Research
My research interests lie within the use of Knowledge by distributed autonomous systems, or Agents. These agents may provide specific support for an individual (for example, Agentic AI), or within an autonomous community of agents (Multi-Agent Systems). Much of my focus has been on how formal, symbolic knowledge is defined and shared between agents, thus allowing collaboration and co-operation, using a variety of AI based techniques, through heuristic search, dialogue and negotiation, machine learning (neurosymbolic) and more recently, through the exploitation of GAI (generative AI) techniques.

Service Discovery for Multi-Agent Systems
For the last 25 years, much of my research has focused on the use of ontological knowledge by agents; specifically, to support service discovery, provision and use. Much of my earlier work in this area (through DARPA's CoABS project) included the development of the OWL-S ontologies with the other members of the OWL-S coalition, as well as the use of the OWL-S profile for service discovery. However, my work has also explored the use of service provision and agent self-organization. I’ve also explored the use of service discovery and data harmonisation for Semantic Web Services within Grid environments. My other research interests include the use of agents in pervasive systems, from discovery of devices, through to the use of awareness for service provision (as illustrated in the BluScreen system for public signage).

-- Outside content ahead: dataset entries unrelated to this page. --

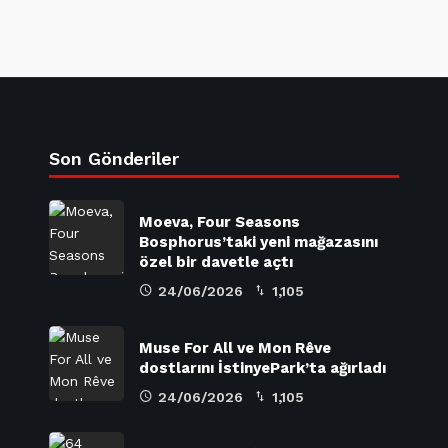
Son Gönderiler
Moeva, Four Seasons
Bosphorus’taki yeni mağazasını
özel bir davetle açtı
24/06/2026
1,105
Muse For All ve Mon Rêve
dostlarını İstinyePark’ta ağırladı
24/06/2026
1,105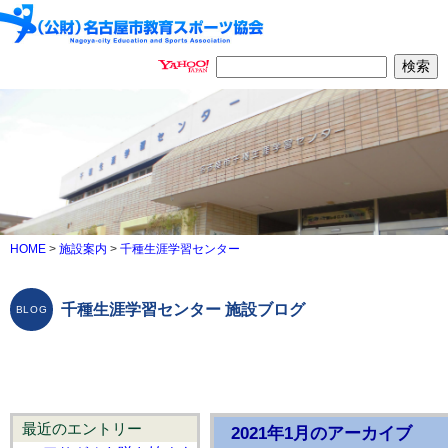
HOME
>
施設案内
>
千種生涯学習センター
千種生涯学習センター 施設ブログ
最近のエントリー
2021年1月のアーカイブ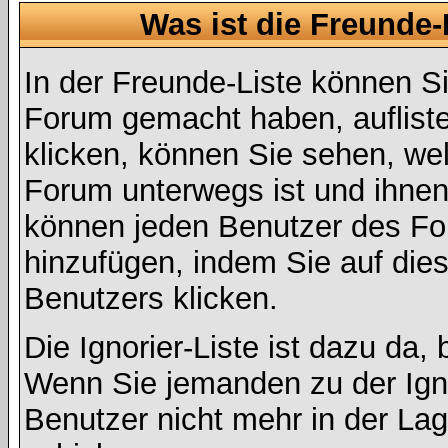
Was ist die Freunde-L
In der Freunde-Liste können Si
Forum gemacht haben, auflist
klicken, können Sie sehen, we
Forum unterwegs ist und ihnen 
können jeden Benutzer des For
hinzufügen, indem Sie auf die
Benutzers klicken.
Die Ignorier-Liste ist dazu da,
Wenn Sie jemanden zu der Ignor
Benutzer nicht mehr in der La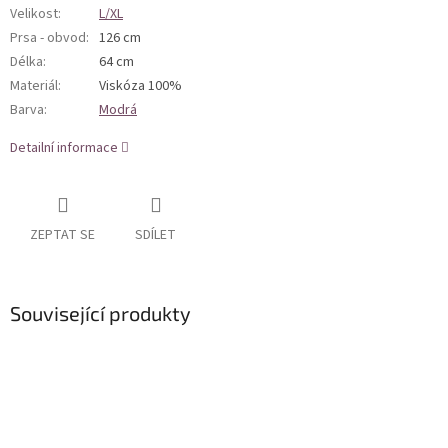
Velikost
:
L/XL
Prsa - obvod
:
126 cm
Délka
:
64 cm
Materiál
:
Viskóza 100%
Barva
:
Modrá
Detailní informace
ZEPTAT SE
SDÍLET
Související produkty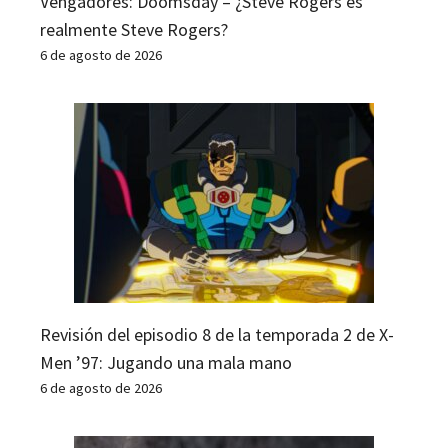
Vengadores: Doomsday – ¿Steve Rogers es
realmente Steve Rogers?
6 de agosto de 2026
Revisión del episodio 8 de la temporada 2 de X-
Men ’97: Jugando una mala mano
6 de agosto de 2026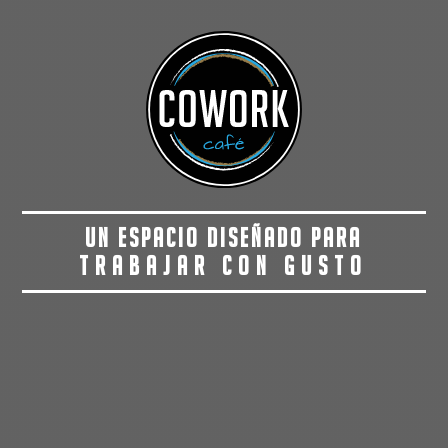
UN ESPACIO DISEÑADO PARA
TRABAJAR CON GUSTO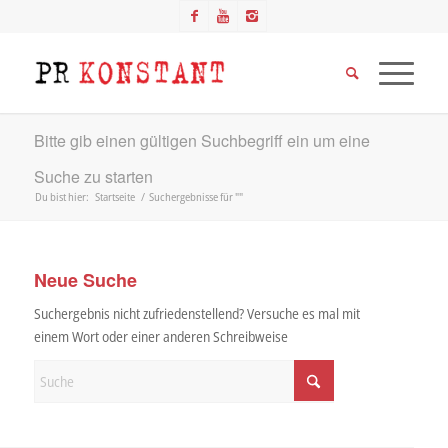
Bitte gib einen gültigen Suchbegriff ein um eine
Suche zu starten
Du bist hier:
Startseite
/
Suchergebnisse für ""
Neue Suche
Suchergebnis nicht zufriedenstellend? Versuche es mal mit
einem Wort oder einer anderen Schreibweise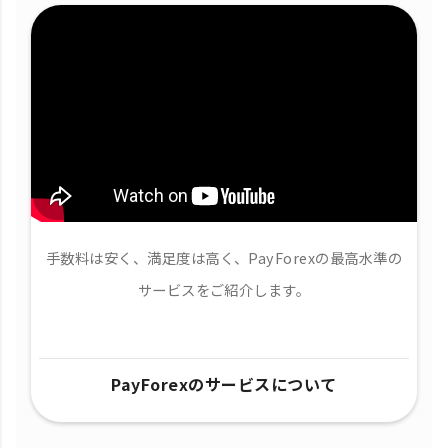
手数料は安く、満足度は高く、PayForexの最高水準の
サービスをご紹介します。
PayForexのサービスについて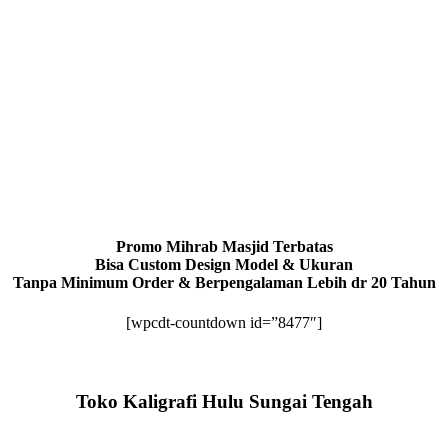
Promo Mihrab Masjid Terbatas
Bisa Custom Design Model & Ukuran
Tanpa Minimum Order & Berpengalaman Lebih dr 20 Tahun
[wpcdt-countdown id=”8477″]
Toko Kaligrafi Hulu Sungai Tengah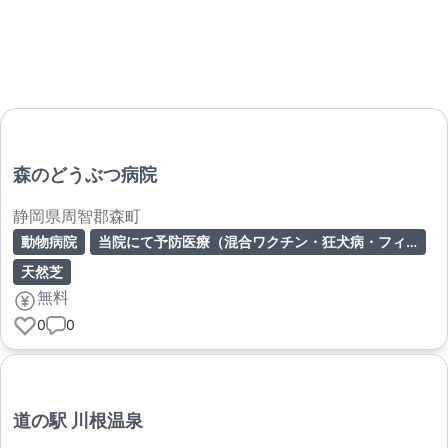
森のどうぶつ病院
静岡県周智郡森町
動物病院
当院にて予防医療（混合ワクチン・狂犬病・フィラリア・ノミダニ予防）を受けている患者専用
天然芝
無料
0
0
道の駅 川根温泉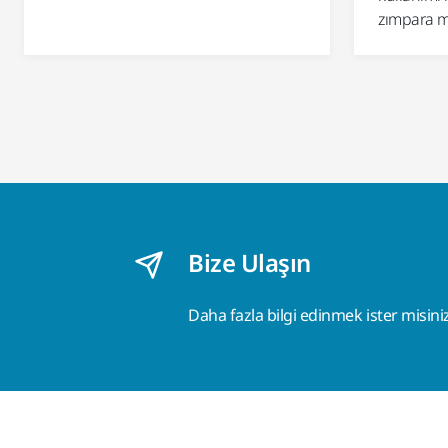
zımpara ma
Bize Ulaşın
Daha fazla bilgi edinmek ister misini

Knowledge-Based Laboratory Environments
The use of services and workflows have been fundamental to describing processes within business services and laboratory environments. My involvement was grounded in this area from the days of Kesselman & Foster's Computational Grid, used to support larger scale, decentralised scientific experiments across different institutions. This included my work on CombiChem & MyGrid projects, looking at the provision of services on physical devices and bio-informatics services, and more recently examining the support of autonomous services within modern labs through LIMS environments and schema representations.

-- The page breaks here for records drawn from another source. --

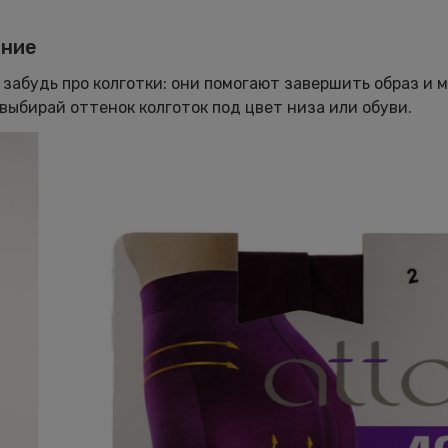
ание
е забудь про колготки: они помогают завершить образ и 
 выбирай оттенок колготок под цвет низа или обуви.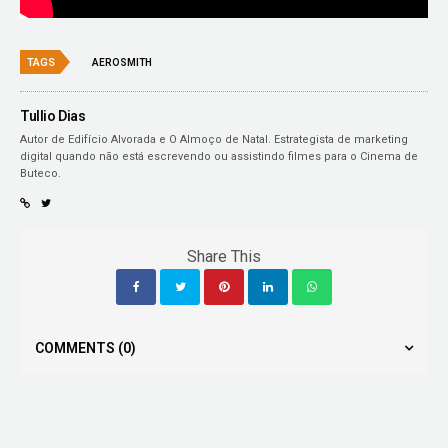
TAGS
AEROSMITH
Tullio Dias
Autor de Edifício Alvorada e O Almoço de Natal. Estrategista de marketing
digital quando não está escrevendo ou assistindo filmes para o Cinema de
Buteco.
Share This
COMMENTS
(0)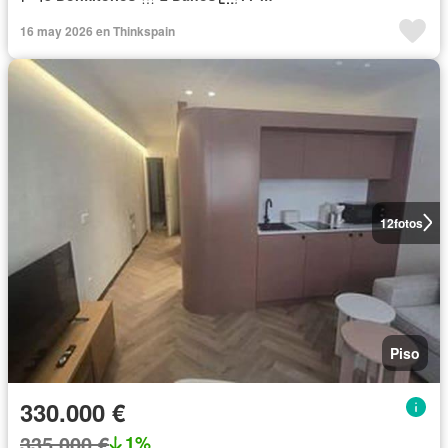
16 may 2026 en Thinkspain
12
fotos
Piso
330.000 €
335.000 €
1%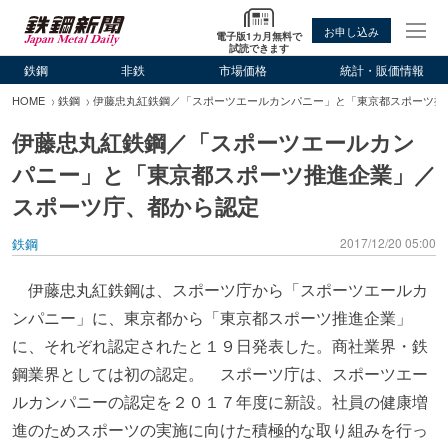
お申し込み
電子版1カ月無料で
試読できます
鉄鋼
非鉄
市場価格
統計・販価情報
HOME
鉄鋼
伊藤忠丸紅鉄鋼／「スポーツエールカンパニー」と「東京都スポーツ推
伊藤忠丸紅鉄鋼／「スポーツエールカン
パニー」と「東京都スポーツ推進企業」／
スポーツ庁、都から認定
鉄鋼
2017/12/20 05:00
伊藤忠丸紅鉄鋼は、スポーツ庁から「スポーツエールカ
ンパニー」に、東京都から「東京都スポーツ推進企業」
に、それぞれ認定されたと１９日発表した。商社業界・鉄
鋼業界としては初の認定。 スポーツ庁は、スポーツエー
ルカンパニーの認定を２０１７年度に新設。社員の健康増
進のためスポーツの実施に向けた積極的な取り組みを行っ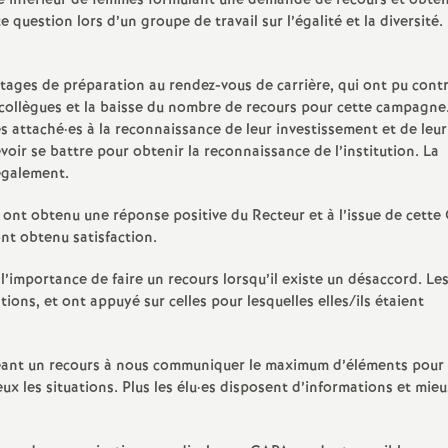
e inférieur de femmes formulant une demande de recours et obte
e question lors d’un groupe de travail sur l’égalité et la diversité.
ages de préparation au rendez-vous de carrière, qui ont pu contr
 collègues et la baisse du nombre de recours pour cette campagne
ès attaché
·
es à la reconnaissance de leur investissement et de leur 
oir se battre pour obtenir la reconnaissance de l’institution. La
 également.
 ont obtenu une réponse positive du Recteur et à l’issue de cette
ont obtenu satisfaction.
’importance de faire un recours lorsqu’il existe un désaccord. Les
ations, et ont appuyé sur celles pour lesquelles elles/ils étaient
eant un recours à nous communiquer le maximum d’éléments pour
 les situations. Plus les élu
·
es disposent d’informations et mieu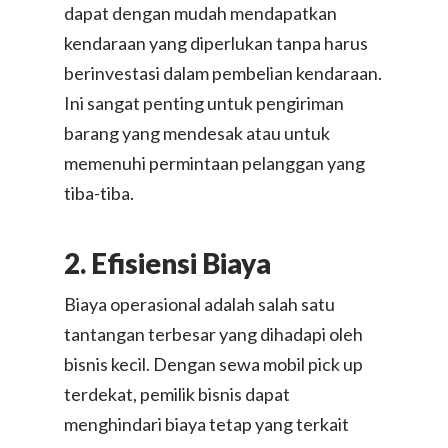
dapat dengan mudah mendapatkan
kendaraan yang diperlukan tanpa harus
berinvestasi dalam pembelian kendaraan.
Ini sangat penting untuk pengiriman
barang yang mendesak atau untuk
memenuhi permintaan pelanggan yang
tiba-tiba.
2. Efisiensi Biaya
Biaya operasional adalah salah satu
tantangan terbesar yang dihadapi oleh
bisnis kecil. Dengan sewa mobil pick up
terdekat, pemilik bisnis dapat
menghindari biaya tetap yang terkait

Much of my recent work with colleagues here at Liverpool has explored the exploitation of GAI for ontology engineering, specifically within the realm of scientific workflows; exploring for example schematic representations such as AnIML and how they can be modelled semantically (e.g. using OWL). As part of the Lab headed by Dr Tamma, we explored not only how GAI can be used to map knowledge-poor schemata into semantically rich representations, but also in decomposing and retrofitting Competency Questions that can be used as the basis for engineering sharable and evolvable ontologies.
AI in Education
A more recent direction has involved the use of formal knowledge models (ontologies) and Knowledge Graphs that describe domains for use in the modelling of pedagogical material. Through work with Dr AlKhuzaey (and colleagues here in Liverpool), we have explored the notion of item difficulty - i.e. the pedagogical or cognitive challenge that questions pose to students, and proposed mechanisms by which questions that assess a greater understanding of pedagogical material can be generated, through the use of formal ontological and knowledge modelling approaches.
Research collaborations
Valentina Tamma
Exploring the use of decentralised negotiation techniques (including Argumentation) to facilitate agreement over ontological concepts to support communication
Samah AlKhuzaey
Umm Al-Qura University
Investigation of Item Difficulty and Question Generation using formal ontological Models.